— What you are asked to do —
With both ends included, repeat exactly the lines of the entries below from the one containing "Given the image: Segment: spleen." down to the one containing "Given the image: Outline", and no others.

====== Recorded data ======

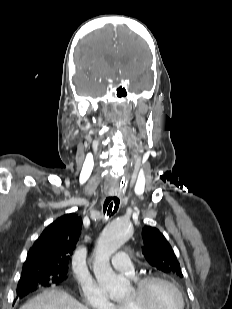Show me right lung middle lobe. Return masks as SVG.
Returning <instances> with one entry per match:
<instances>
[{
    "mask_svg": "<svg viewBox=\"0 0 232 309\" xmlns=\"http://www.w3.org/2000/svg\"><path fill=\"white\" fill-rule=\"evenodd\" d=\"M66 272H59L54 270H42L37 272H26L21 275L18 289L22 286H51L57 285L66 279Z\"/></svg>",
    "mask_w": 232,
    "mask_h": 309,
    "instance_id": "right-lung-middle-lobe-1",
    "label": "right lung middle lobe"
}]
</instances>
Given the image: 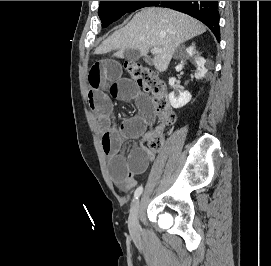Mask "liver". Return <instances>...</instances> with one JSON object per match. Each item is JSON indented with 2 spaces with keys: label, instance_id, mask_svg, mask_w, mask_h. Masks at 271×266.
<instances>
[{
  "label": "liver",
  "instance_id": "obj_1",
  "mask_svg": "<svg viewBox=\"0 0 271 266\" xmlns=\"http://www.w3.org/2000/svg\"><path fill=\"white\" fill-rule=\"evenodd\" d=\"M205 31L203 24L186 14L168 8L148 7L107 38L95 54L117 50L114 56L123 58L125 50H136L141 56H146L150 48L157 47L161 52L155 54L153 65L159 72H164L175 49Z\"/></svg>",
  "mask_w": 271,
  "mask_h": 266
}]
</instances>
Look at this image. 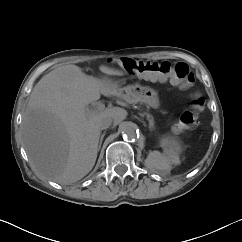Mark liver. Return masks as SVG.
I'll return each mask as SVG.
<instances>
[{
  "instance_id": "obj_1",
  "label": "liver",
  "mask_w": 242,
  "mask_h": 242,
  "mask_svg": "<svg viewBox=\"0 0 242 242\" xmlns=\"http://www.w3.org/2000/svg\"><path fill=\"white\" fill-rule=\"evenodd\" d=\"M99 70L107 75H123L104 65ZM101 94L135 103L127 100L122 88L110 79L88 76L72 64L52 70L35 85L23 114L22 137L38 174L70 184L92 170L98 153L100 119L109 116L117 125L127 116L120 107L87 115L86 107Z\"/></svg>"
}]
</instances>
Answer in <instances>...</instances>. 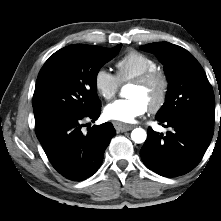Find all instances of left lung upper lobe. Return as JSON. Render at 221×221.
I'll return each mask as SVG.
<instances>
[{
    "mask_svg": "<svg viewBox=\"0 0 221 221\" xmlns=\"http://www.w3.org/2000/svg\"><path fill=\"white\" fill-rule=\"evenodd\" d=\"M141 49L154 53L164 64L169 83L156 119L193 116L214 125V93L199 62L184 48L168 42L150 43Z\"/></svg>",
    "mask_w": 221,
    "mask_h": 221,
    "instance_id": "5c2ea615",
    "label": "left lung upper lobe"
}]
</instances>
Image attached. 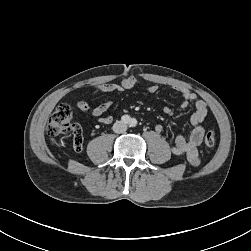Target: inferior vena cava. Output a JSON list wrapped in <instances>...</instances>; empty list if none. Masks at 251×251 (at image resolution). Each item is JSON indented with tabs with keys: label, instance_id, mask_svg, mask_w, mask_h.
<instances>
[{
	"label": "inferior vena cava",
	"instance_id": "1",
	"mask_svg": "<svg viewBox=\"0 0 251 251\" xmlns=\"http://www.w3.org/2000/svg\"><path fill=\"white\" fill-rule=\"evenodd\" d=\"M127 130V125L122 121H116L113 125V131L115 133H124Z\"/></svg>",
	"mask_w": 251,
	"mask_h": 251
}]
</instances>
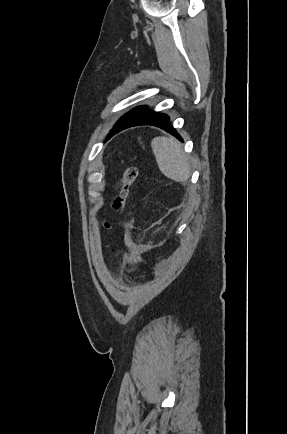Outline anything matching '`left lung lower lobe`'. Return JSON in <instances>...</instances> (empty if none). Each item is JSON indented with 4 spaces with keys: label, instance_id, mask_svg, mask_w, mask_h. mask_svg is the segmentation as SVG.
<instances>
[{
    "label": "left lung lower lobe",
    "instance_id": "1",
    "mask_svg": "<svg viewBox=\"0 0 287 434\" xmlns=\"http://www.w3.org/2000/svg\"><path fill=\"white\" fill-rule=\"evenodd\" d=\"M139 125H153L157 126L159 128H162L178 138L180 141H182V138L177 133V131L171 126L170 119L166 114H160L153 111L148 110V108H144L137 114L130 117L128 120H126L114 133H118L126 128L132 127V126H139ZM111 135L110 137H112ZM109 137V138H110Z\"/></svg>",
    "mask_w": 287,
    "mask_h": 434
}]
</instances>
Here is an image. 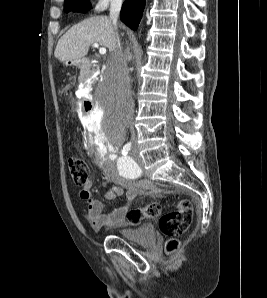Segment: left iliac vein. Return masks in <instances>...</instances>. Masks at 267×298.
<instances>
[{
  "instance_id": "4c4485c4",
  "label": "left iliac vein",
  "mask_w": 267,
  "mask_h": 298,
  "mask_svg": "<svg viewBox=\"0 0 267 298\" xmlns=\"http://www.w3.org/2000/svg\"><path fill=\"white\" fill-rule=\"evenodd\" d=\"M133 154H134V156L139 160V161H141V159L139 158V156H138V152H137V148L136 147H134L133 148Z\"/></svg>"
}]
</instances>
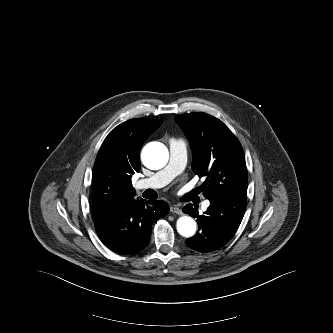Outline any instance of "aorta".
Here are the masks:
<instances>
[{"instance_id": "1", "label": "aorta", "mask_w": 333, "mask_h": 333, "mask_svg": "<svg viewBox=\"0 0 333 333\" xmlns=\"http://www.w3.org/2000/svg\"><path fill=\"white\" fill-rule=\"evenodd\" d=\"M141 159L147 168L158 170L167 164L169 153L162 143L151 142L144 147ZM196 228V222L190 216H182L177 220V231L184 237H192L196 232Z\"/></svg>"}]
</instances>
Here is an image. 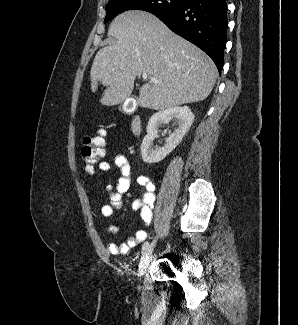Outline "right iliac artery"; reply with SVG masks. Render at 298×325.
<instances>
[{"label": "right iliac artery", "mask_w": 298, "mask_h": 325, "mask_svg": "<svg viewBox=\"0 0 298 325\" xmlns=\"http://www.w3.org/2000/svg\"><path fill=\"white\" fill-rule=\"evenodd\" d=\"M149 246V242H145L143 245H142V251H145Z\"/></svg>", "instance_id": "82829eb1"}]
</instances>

======
====== Recorded data ======

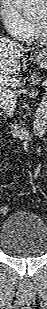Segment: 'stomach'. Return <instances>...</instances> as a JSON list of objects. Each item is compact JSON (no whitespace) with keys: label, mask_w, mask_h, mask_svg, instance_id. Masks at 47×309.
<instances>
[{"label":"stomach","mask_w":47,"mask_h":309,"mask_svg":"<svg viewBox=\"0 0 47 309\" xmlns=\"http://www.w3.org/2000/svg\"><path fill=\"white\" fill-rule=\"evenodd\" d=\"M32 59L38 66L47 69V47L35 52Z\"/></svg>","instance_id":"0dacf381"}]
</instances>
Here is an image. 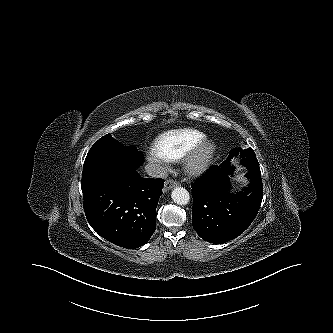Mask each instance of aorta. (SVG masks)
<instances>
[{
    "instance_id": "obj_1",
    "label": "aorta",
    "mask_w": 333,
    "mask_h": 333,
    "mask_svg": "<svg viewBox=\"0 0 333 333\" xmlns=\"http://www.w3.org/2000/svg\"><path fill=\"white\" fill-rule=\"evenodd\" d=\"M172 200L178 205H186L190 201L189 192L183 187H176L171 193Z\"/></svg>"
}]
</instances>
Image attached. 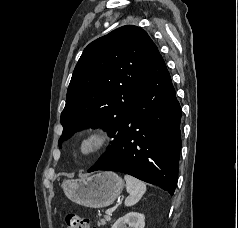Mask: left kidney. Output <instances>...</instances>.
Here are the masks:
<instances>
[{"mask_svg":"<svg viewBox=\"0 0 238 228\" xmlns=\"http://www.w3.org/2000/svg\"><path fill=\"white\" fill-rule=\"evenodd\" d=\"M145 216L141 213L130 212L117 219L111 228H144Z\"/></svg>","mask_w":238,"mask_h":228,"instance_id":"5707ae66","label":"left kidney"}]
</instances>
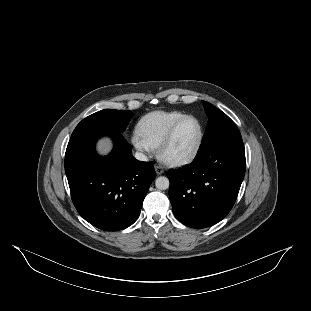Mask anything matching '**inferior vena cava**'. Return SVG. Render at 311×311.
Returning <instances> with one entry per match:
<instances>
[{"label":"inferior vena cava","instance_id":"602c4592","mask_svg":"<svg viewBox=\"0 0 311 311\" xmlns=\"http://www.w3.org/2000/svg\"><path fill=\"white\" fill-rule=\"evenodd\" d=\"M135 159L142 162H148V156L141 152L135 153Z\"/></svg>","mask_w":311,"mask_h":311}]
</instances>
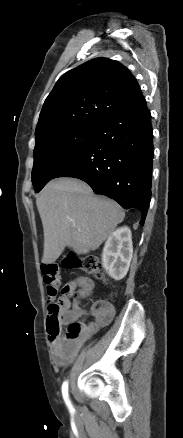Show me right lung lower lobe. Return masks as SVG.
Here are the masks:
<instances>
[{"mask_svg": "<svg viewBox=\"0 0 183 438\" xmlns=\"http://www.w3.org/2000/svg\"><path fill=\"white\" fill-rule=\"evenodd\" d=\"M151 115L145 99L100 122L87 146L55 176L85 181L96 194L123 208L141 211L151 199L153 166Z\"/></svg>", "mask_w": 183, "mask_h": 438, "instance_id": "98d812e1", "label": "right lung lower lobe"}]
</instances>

======
====== Recorded data ======

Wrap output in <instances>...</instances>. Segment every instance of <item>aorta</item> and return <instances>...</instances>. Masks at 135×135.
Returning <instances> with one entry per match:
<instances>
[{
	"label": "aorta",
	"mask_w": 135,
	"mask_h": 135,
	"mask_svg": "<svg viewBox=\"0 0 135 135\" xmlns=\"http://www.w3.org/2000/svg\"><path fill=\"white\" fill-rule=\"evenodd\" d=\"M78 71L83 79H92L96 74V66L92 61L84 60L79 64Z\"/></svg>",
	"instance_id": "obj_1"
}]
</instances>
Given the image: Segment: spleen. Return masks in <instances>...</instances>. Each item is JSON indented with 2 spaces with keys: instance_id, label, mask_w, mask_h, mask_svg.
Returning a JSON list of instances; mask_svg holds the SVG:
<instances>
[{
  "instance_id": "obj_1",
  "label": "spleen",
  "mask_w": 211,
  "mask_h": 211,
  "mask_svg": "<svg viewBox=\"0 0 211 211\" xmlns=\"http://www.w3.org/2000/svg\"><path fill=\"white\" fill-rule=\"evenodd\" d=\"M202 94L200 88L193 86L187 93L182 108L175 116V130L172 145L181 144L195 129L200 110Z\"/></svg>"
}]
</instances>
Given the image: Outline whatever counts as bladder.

======

— Exercise output —
Given the image: Segment: spleen. Return masks in <instances>...</instances>. Each item is JSON indented with 2 spaces with keys: instance_id, label, mask_w, mask_h, mask_svg.
Returning a JSON list of instances; mask_svg holds the SVG:
<instances>
[{
  "instance_id": "obj_1",
  "label": "spleen",
  "mask_w": 211,
  "mask_h": 211,
  "mask_svg": "<svg viewBox=\"0 0 211 211\" xmlns=\"http://www.w3.org/2000/svg\"><path fill=\"white\" fill-rule=\"evenodd\" d=\"M202 94L200 88L193 86L187 93L182 108L175 116V130L172 145L181 144L195 129L200 110Z\"/></svg>"
}]
</instances>
Given the image: Outline whatever counts as bladder.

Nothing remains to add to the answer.